GDBusConnection *connection = g_bus_get_sync(G_BUS_TYPE_SYSTEM, NULL, &error); -
Invoke the D-Bus method using the D-Bus connection:
The user can effectively call the method that returns the credentials by doing this.
GVariant *username = g_variant_new("(s)", "testuser"); GVariant *result = g_dbus_connection_call_sync (connection, "com.axis.HTTPConf1", "/com/axis/HTTPConf1/VAPIXServiceAccounts1", "com.axis.HTTPConf1.VAPIXServiceAccounts1", "GetCredentials", username, NULL, G_DBUS_CALL_FLAGS_NONE, -1, NULL, &error);When the
GetCredentialsmethod is invoked, it generates credentials with the specified username and a random password, which is returned to the ACAP as a string.
Make a VAPIX call
After obtaining the credentials, it’s ready to make the actual VAPIX call. The ACAP application communicates with a local server, which then checks the given credentials (using basic access authentication) and forwards the VAPIX request.
-
Define a VAPIX endpoint:
VAPIX calls are essentially HTTP requests and require a URL.
curl_easy_setopt(curl, CURLOPT_URL, "http://127.0.0.12/axis-cgi/applications/list.cgi"); -
Generate and set credentials:
The credentials obtained from the D-Bus call are concatenated and then added to the cURL request.
curl_easy_setopt(curl, CURLOPT_USERPWD, credentials); -
Set the authentication method and make the VAPIX call:
Here, basic access authentication is used, and then the actual cURL request is made.
curl_easy_setopt(curl, CURLOPT_HTTPAUTH, CURLAUTH_ANY); curl_easy_setopt(curl, CURLOPT_WRITEFUNCTION, write_to_file); curl_easy_setopt(curl, CURLOPT_WRITEDATA, &file);
Test from command-line
SSH into a device and make a D-Bus call using a command-line to get VAPIX service account credentials.
Example call:
gdbus call --system
--dest com.axis.HTTPConf1
--object-path /com/axis/HTTPConf1/VAPIXServiceAccounts1
--method com.axis.HTTPConf1.VAPIXServiceAccounts1.GetCredentials
"testuser"
Example response:
('id:a0-testuser, pass:MH757eGZdsyBuAbhAQ3j2ZtRNg9xchEg',)
Make a VAPIX request on local virtual host 127.0.0.12 with the given credentials using cURL.
Example
curl -s -u '<id:pass>' http://127.0.0.12/axis-cgi/applications/list.cgi
Where id and pass are the credentials obtained from the GDBus call.
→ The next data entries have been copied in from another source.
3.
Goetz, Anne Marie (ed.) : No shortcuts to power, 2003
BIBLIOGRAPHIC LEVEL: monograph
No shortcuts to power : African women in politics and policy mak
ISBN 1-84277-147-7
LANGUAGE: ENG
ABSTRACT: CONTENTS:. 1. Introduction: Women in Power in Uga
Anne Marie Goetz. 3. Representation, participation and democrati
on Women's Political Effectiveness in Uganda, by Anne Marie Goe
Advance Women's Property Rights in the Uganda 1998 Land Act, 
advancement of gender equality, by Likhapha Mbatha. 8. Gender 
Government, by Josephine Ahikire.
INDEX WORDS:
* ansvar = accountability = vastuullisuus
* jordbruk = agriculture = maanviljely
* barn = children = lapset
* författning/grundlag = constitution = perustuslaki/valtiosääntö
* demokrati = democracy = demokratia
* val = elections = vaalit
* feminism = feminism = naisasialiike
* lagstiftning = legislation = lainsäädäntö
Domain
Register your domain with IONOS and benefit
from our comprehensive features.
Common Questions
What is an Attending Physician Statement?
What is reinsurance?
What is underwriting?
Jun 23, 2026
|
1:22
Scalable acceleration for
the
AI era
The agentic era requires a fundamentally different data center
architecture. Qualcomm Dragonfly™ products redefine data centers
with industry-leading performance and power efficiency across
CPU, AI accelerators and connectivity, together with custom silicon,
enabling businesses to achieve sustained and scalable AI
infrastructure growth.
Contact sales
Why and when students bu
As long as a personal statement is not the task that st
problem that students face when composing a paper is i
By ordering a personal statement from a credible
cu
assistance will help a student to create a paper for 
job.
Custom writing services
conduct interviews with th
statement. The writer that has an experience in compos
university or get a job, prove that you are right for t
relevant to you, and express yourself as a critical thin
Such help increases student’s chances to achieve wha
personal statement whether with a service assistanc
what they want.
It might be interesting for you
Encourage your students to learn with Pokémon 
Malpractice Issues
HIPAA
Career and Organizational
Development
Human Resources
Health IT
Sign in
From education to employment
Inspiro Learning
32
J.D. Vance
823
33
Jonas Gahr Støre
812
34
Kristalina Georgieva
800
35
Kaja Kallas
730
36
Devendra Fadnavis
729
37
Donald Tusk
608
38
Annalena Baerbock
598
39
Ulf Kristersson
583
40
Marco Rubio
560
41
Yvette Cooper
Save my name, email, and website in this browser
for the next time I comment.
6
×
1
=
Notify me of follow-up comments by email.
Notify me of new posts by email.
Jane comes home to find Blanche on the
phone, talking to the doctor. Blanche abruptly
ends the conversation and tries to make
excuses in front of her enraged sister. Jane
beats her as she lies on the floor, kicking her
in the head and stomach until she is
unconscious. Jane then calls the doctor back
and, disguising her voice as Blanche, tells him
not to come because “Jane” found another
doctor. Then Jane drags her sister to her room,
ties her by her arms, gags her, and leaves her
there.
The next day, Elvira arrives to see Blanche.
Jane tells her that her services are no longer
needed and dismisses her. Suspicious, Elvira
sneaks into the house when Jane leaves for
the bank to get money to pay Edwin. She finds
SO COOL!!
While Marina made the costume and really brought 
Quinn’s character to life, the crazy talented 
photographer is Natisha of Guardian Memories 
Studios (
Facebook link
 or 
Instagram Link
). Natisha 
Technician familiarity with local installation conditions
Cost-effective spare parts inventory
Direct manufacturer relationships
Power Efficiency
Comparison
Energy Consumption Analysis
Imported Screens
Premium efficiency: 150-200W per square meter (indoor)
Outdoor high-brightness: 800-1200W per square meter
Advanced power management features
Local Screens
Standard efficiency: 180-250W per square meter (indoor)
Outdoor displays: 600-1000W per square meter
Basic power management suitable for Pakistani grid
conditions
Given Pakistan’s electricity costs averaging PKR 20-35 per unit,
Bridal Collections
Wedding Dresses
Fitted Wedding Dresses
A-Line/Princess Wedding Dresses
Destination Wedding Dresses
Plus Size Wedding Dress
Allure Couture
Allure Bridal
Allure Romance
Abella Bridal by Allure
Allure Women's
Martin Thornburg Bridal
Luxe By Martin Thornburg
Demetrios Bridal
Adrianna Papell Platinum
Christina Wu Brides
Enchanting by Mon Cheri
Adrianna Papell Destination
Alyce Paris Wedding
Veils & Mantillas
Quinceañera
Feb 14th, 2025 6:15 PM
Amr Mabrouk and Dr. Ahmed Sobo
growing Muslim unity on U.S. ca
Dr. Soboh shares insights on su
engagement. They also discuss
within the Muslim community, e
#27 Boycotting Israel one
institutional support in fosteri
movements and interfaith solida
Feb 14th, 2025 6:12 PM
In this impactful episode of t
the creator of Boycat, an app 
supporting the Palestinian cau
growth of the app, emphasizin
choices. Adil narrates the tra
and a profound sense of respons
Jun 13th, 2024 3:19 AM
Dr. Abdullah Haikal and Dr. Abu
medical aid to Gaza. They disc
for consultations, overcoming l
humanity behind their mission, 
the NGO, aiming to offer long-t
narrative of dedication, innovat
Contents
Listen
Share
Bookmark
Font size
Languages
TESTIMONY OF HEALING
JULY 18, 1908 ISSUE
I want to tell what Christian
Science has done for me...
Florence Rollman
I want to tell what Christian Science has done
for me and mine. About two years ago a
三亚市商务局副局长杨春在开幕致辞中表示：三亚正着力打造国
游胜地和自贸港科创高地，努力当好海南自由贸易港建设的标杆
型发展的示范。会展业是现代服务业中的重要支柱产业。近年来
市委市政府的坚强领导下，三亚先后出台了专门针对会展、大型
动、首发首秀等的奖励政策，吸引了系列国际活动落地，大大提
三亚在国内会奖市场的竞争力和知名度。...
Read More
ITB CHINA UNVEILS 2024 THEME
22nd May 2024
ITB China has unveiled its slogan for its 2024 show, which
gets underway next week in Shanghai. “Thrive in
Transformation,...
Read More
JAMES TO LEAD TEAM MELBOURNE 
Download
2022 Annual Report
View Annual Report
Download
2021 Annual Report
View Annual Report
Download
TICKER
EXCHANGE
This cURL command sends an HTTP GET request to the specified VAPIX endpoint with the required authentication.
Limitations
- A device can hold a maximum of 200 VAPIX service accounts.
- There are no VAPIX service accounts after rebooting a device. Restarting the device removes all the created credentials.
- The credentials should be re-fetched each time the ACAP application starts and should only be kept in memory by the ACAP application, not stored in any file.
- We officially support only the specific D-Bus method calls introduced in this feature. Use of other D-Bus methods outside of this feature is not supported and may result in undefined behavior.